WORK ORDER. In duplicating the lines below, keep every word unchanged and drop the pictures.

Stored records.
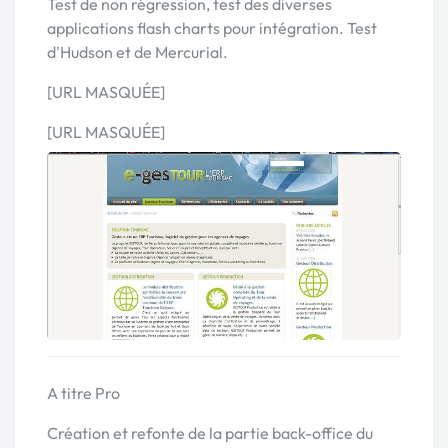
Test de non régression, test des diverses
applications flash charts pour intégration. Test
d'Hudson et de Mercurial.
[URL MASQUÉE]
[URL MASQUÉE]
A titre Pro
Création et refonte de la partie back-office du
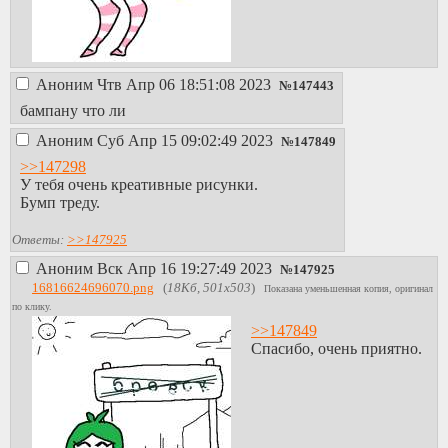
Аноним
Чтв Апр 06 18:51:08 2023
№
147443
бампану что ли
Аноним
Суб Апр 15 09:02:49 2023
№
147849
>>147298
У тебя очень креативные рисунки.
Бумп треду.
Ответы:
>>147925
Аноним
Вск Апр 16 19:27:49 2023
№
147925
16816624696070.png
(
18Кб, 501x503
)
Показана уменьшенная копия, оригинал
по клику.
>>147849
Спасибо, очень приятно.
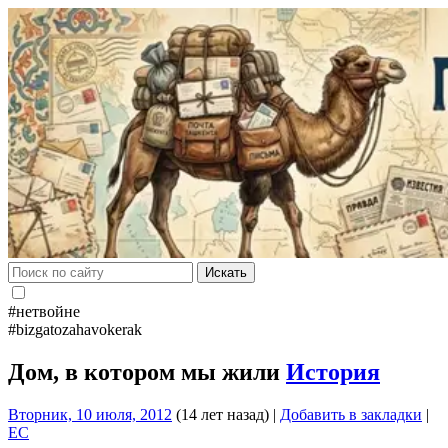
Искать
#нетвойне
#bizgatozahavokerak
Дом, в котором мы жили
История
Вторник, 10 июля, 2012
(14 лет назад)
|
Добавить в закладки
|
EC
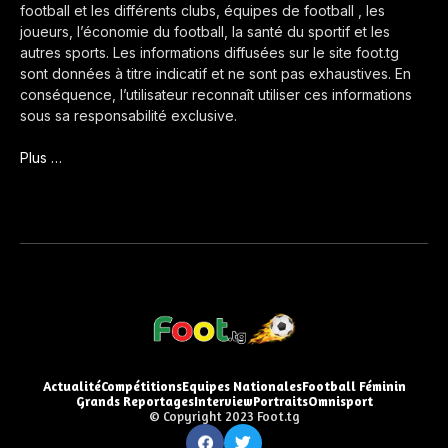
football et les différents clubs, équipes de football , les
joueurs, l’économie du football, la santé du sportif et les
autres sports. Les informations diffusées sur le site foot.tg
sont données à titre indicatif et ne sont pas exhaustives. En
conséquence, l’utilisateur reconnaît utiliser ces informations
sous sa responsabilité exclusive.
Plus …
Actualité
Compétitions
Equipes Nationales
Football Féminin
Grands Reportages
Interview
Portraits
Omnisport
© Copyright 2023 Foot.tg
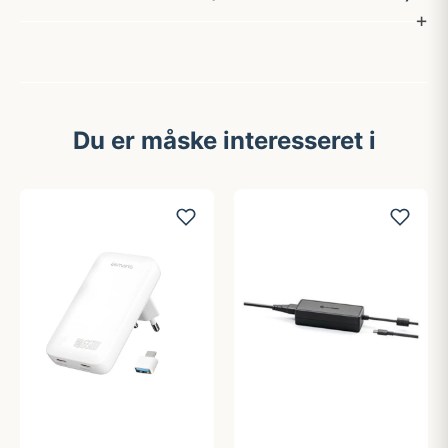
Du er måske interesseret i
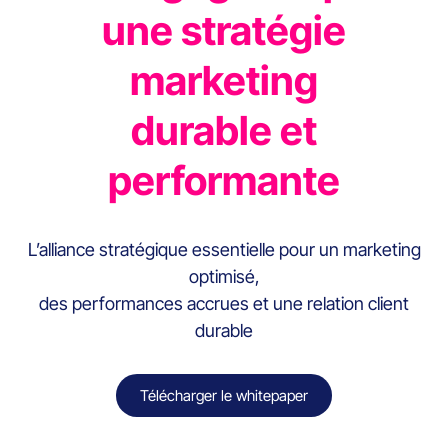
une stratégie
marketing
durable et
performante​
L’alliance stratégique essentielle pour un marketing
optimisé,
des performances accrues et une relation client
durable
Télécharger le whitepaper​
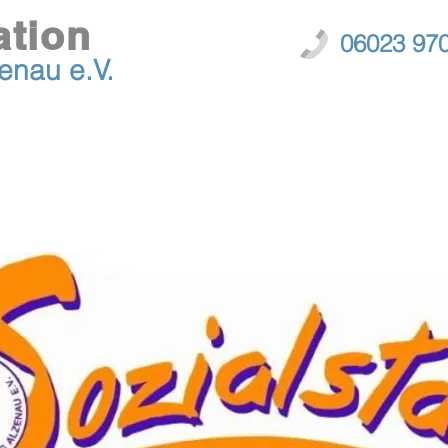
ation
06023 97
zenau
e.V.
er Uns
Aktuelles
Termine
Ehrenamt
Spende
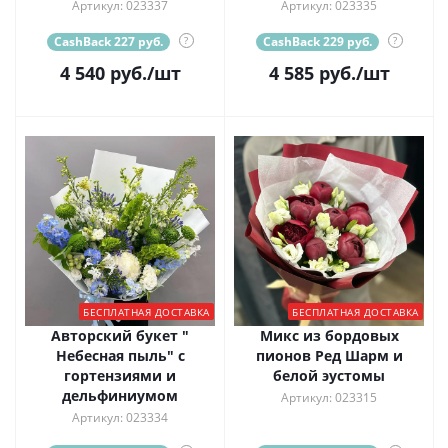
Артикул: 023337
Артикул: 023335
CashBack 227 руб.
?
CashBack 229 руб.
?
4 540
руб.
/шт
4 585
руб.
/шт
БЕСПЛАТНАЯ ДОСТАВКА
БЕСПЛАТНАЯ ДОСТАВКА
Авторский букет "
Микс из бордовых
Небесная пыль" с
пионов Ред Шарм и
гортензиями и
белой эустомы
дельфиниумом
Артикул: 023315
Артикул: 023334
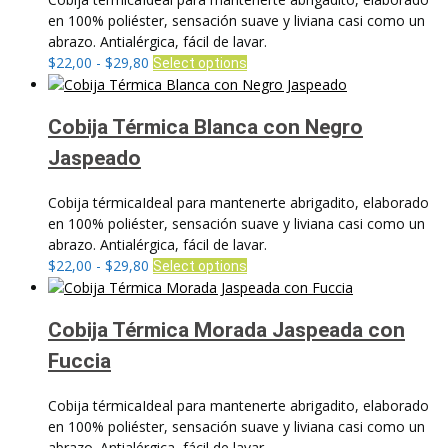
$29,80
opciones
en 100% poliéster, sensación suave y liviana casi como un
se
abrazo. Antialérgica, fácil de lavar.
pueden
Rango
Este
$
22,00
-
$
29,80
Select options
elegir
de
producto
en
precios:
tiene
la
desde
múltiples
Cobija Térmica Blanca con Negro
página
$22,00
variantes.
Jaspeado
de
hasta
Las
producto
$29,80
opciones
Cobija térmicaIdeal para mantenerte abrigadito, elaborado
se
en 100% poliéster, sensación suave y liviana casi como un
pueden
abrazo. Antialérgica, fácil de lavar.
elegir
Rango
Este
$
22,00
-
$
29,80
Select options
en
de
producto
la
precios:
tiene
página
desde
múltiples
Cobija Térmica Morada Jaspeada con
de
$22,00
variantes.
producto
Fuccia
hasta
Las
$29,80
opciones
Cobija térmicaIdeal para mantenerte abrigadito, elaborado
se
en 100% poliéster, sensación suave y liviana casi como un
pueden
abrazo. Antialérgica, fácil de lavar.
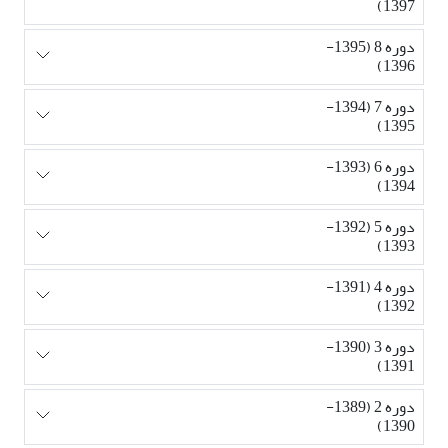
1397)
دوره 8 (1395-
1396)
دوره 7 (1394-
1395)
دوره 6 (1393-
1394)
دوره 5 (1392-
1393)
دوره 4 (1391-
1392)
دوره 3 (1390-
1391)
دوره 2 (1389-
1390)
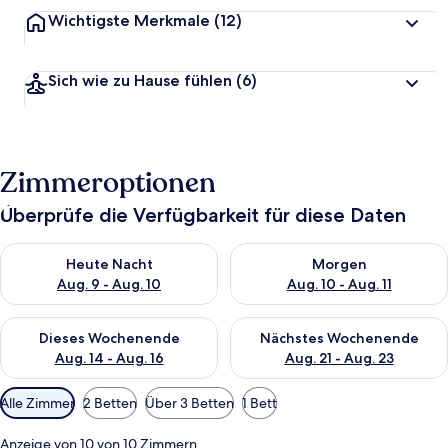
Wichtigste Merkmale
(12)
Sich wie zu Hause fühlen
(6)
Zimmeroptionen
Überprüfe die Verfügbarkeit für diese Daten
Überprüfe die Verfügbarkeit für heute Nacht, Aug. 9 - Aug. 10
Überprüfe die Verfügbarkeit fü
Heute Nacht
Morgen
Aug. 9 - Aug. 10
Aug. 10 - Aug. 11
Überprüfe die Verfügbarkeit für dieses Wochenende, Aug. 14 -
Überprüfe die Verfügbarkeit f
Dieses Wochenende
Nächstes Wochenende
Aug. 14 - Aug. 16
Aug. 21 - Aug. 23
Verfügbare
Alle Zimmer
2 Betten
Über 3 Betten
1 Bett
Filter
für
Anzeige von 10 von 10 Zimmern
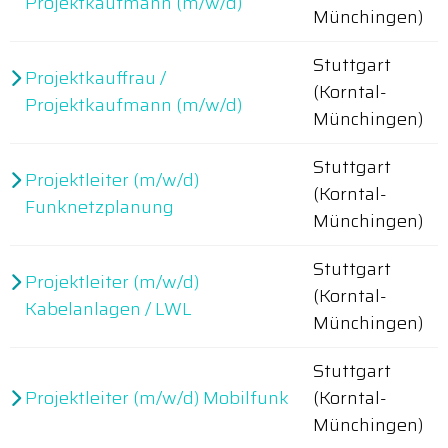
Projektkaufmann (m/w/d)
Münchingen)
Stuttgart
Projektkauffrau /
(Korntal-
Projektkaufmann (m/w/d)
Münchingen)
Stuttgart
Projektleiter (m/w/d)
(Korntal-
Funknetzplanung
Münchingen)
Stuttgart
Projektleiter (m/w/d)
(Korntal-
Kabelanlagen / LWL
Münchingen)
Stuttgart
Projektleiter (m/w/d) Mobilfunk
(Korntal-
Münchingen)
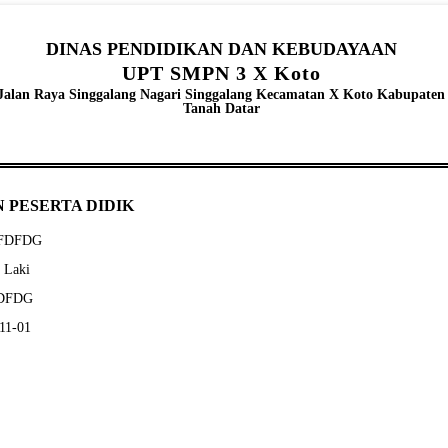
DINAS PENDIDIKAN DAN KEBUDAYAAN
UPT SMPN 3 X Koto
Jalan Raya Singgalang Nagari Singgalang Kecamatan X Koto Kabupaten
Tanah Datar
 PESERTA DIDIK
SFDFDG
- Laki
FDFDG
-11-01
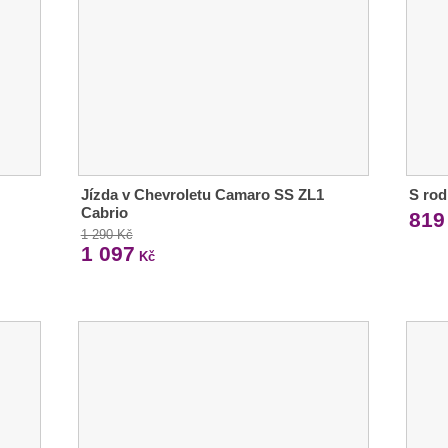
Jízda v Chevroletu Camaro SS ZL1
S rod
Cabrio
819
1 290 Kč
1 097
Kč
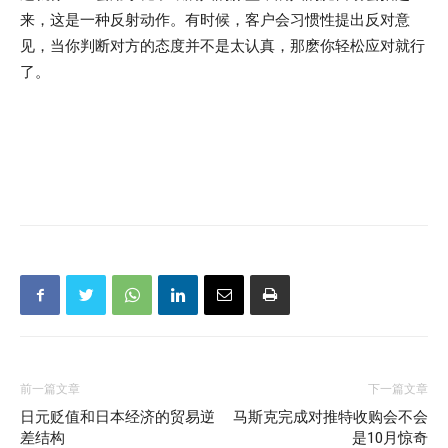
来，这是一种反射动作。有时候，客户会习惯性提出反对意
见，当你判断对方的态度并不是太认真，那麽你轻松应对就行
了。
前一篇文章
下一篇文章
日元贬值和日本经济的贸易逆
马斯克完成对推特收购会不会
差结构
是10月惊奇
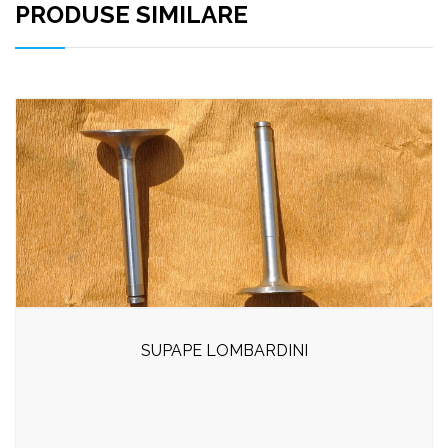
PRODUSE SIMILARE
SUPAPE LOMBARDINI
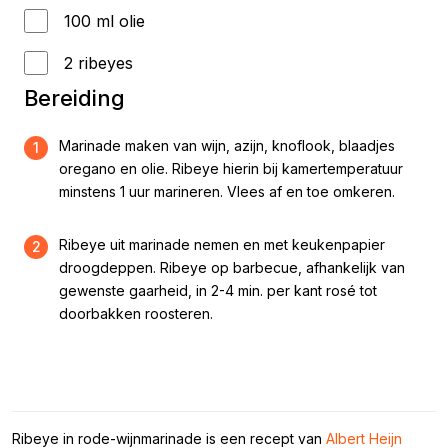
100 ml olie
2 ribeyes
Bereiding
Marinade maken van wijn, azijn, knoflook, blaadjes
1
oregano en olie. Ribeye hierin bij kamertemperatuur
minstens 1 uur marineren. Vlees af en toe omkeren.
Ribeye uit marinade nemen en met keukenpapier
2
droogdeppen. Ribeye op barbecue, afhankelijk van
gewenste gaarheid, in 2-4 min. per kant rosé tot
doorbakken roosteren.
Ribeye in rode-wijnmarinade is een recept van
Albert Heijn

YOUR RESPONSE.
Test de non régression, test des diverses
applications flash charts pour intégration. Test
d'Hudson et de Mercurial.
[URL MASQUÉE]
[URL MASQUÉE]
A titre Pro
Création et refonte de la partie back-office du
Аноним
Чтв Апр 06 18:51:08 2023
№
147443
бампану что ли
Аноним
Суб Апр 15 09:02:49 2023
№
147849
>>147298
У тебя очень креативные рисунки.
Бумп треду.
Ответы:
>>147925
Аноним
Вск Апр 16 19:27:49 2023
№
147925
16816624696070.png
(
18Кб, 501x503
)
Показана уменьшенная копия, оригинал
по клику.
>>147849
Спасибо, очень приятно.
Искать
#нетвойне
#bizgatozahavokerak
Дом, в котором мы жили
История
Вторник, 10 июля, 2012
(14 лет назад)
|
Добавить в закладки
|
EC
football et les différents clubs, équipes de football , les
joueurs, l’économie du football, la santé du sportif et les
autres sports. Les informations diffusées sur le site foot.tg
sont données à titre indicatif et ne sont pas exhaustives. En
conséquence, l’utilisateur reconnaît utiliser ces informations
sous sa responsabilité exclusive.
Plus …
Actualité
Compétitions
Equipes Nationales
Football Féminin
Grands Reportages
Interview
Portraits
Omnisport
© Copyright 2023 Foot.tg
Du er måske interesseret i
une stratégie
marketing
durable et
performante​
L’alliance stratégique essentielle pour un marketing
optimisé,
des performances accrues et une relation client
durable
Télécharger le whitepaper​
ation
06023 97
zenau
e.V.
er Uns
Aktuelles
Termine
Ehrenamt
Spende
Артикул: 023337
Артикул: 023335
CashBack 227 руб.
?
CashBack 229 руб.
?
4 540
руб.
/шт
4 585
руб.
/шт
БЕСПЛАТНАЯ ДОСТАВКА
БЕСПЛАТНАЯ ДОСТАВКА
Авторский букет "
Микс из бордовых
Небесная пыль" с
пионов Ред Шарм и
гортензиями и
белой эустомы
дельфиниумом
Артикул: 023315
Артикул: 023334
$29,80
opciones
en 100% poliéster, sensación suave y liviana casi como un
se
abrazo. Antialérgica, fácil de lavar.
pueden
Rango
Este
$
22,00
-
$
29,80
Select options
elegir
de
producto
en
precios:
tiene
la
desde
múltiples
Cobija Térmica Blanca con Negro
página
$22,00
variantes.
Jaspeado
de
hasta
Las
producto
$29,80
opciones
Cobija térmicaIdeal para mantenerte abrigadito, elaborado
se
en 100% poliéster, sensación suave y liviana casi como un
pueden
abrazo. Antialérgica, fácil de lavar.
elegir
Rango
Este
$
22,00
-
$
29,80
Select options
en
de
producto
la
precios:
tiene
página
desde
múltiples
Cobija Térmica Morada Jaspeada con
de
$22,00
variantes.
producto
Fuccia
hasta
Las
$29,80
opciones
Cobija térmicaIdeal para mantenerte abrigadito, elaborado
se
en 100% poliéster, sensación suave y liviana casi como un
pueden
abrazo. Antialérgica, fácil de lavar.
1397)
دوره 8 (1395-
1396)
دوره 7 (1394-
1395)
دوره 6 (1393-
1394)
دوره 5 (1392-
1393)
دوره 4 (1391-
1392)
دوره 3 (1390-
1391)
دوره 2 (1389-
1390)
Wichtigste Merkmale
(12)
Sich wie zu Hause fühlen
(6)
Zimmeroptionen
Überprüfe die Verfügbarkeit für diese Daten
Überprüfe die Verfügbarkeit für heute Nacht, Aug. 9 - Aug. 10
Überprüfe die Verfügbarkeit fü
Heute Nacht
Morgen
Aug. 9 - Aug. 10
Aug. 10 - Aug. 11
Überprüfe die Verfügbarkeit für dieses Wochenende, Aug. 14 -
Überprüfe die Verfügbarkeit f
Dieses Wochenende
Nächstes Wochenende
Aug. 14 - Aug. 16
Aug. 21 - Aug. 23
Verfügbare
Alle Zimmer
2 Betten
Über 3 Betten
1 Bett
Filter
für
Anzeige von 10 von 10 Zimmern
Projektkaufmann (m/w/d)
Münchingen)
Stuttgart
Projektkauffrau /
(Korntal-
Projektkaufmann (m/w/d)
Münchingen)
Stuttgart
Projektleiter (m/w/d)
(Korntal-
Funknetzplanung
Münchingen)
Stuttgart
Projektleiter (m/w/d)
(Korntal-
Kabelanlagen / LWL
Münchingen)
Stuttgart
Projektleiter (m/w/d) Mobilfunk
(Korntal-
Münchingen)
DINAS PENDIDIKAN DAN KEBUDAYAAN
UPT SMPN 3 X Koto
Jalan Raya Singgalang Nagari Singgalang Kecamatan X Koto Kabupaten
Tanah Datar
 PESERTA DIDIK
SFDFDG
- Laki
FDFDG
-11-01
Jízda v Chevroletu Camaro SS ZL1
S rod
Cabrio
819
1 290 Kč
1 097
Kč
来，这是一种反射动作。有时候，客户会习惯性提出反对意
见，当你判断对方的态度并不是太认真，那麽你轻松应对就行
了。
前一篇文章
下一篇文章
日元贬值和日本经济的贸易逆
马斯克完成对推特收购会不会
差结构
是10月惊奇
PRODUSE SIMILARE
SUPAPE LOMBARDINI
100 ml olie
2 ribeyes
Bereiding
Marinade maken van wijn, azijn, knoflook, blaadjes
1
oregano en olie. Ribeye hierin bij kamertemperatuur
minstens 1 uur marineren. Vlees af en toe omkeren.
Ribeye uit marinade nemen en met keukenpapier
2
droogdeppen. Ribeye op barbecue, afhankelijk van
gewenste gaarheid, in 2-4 min. per kant rosé tot
doorbakken roosteren.
Ribeye in rode-wijnmarinade is een recept van
Albert Heijn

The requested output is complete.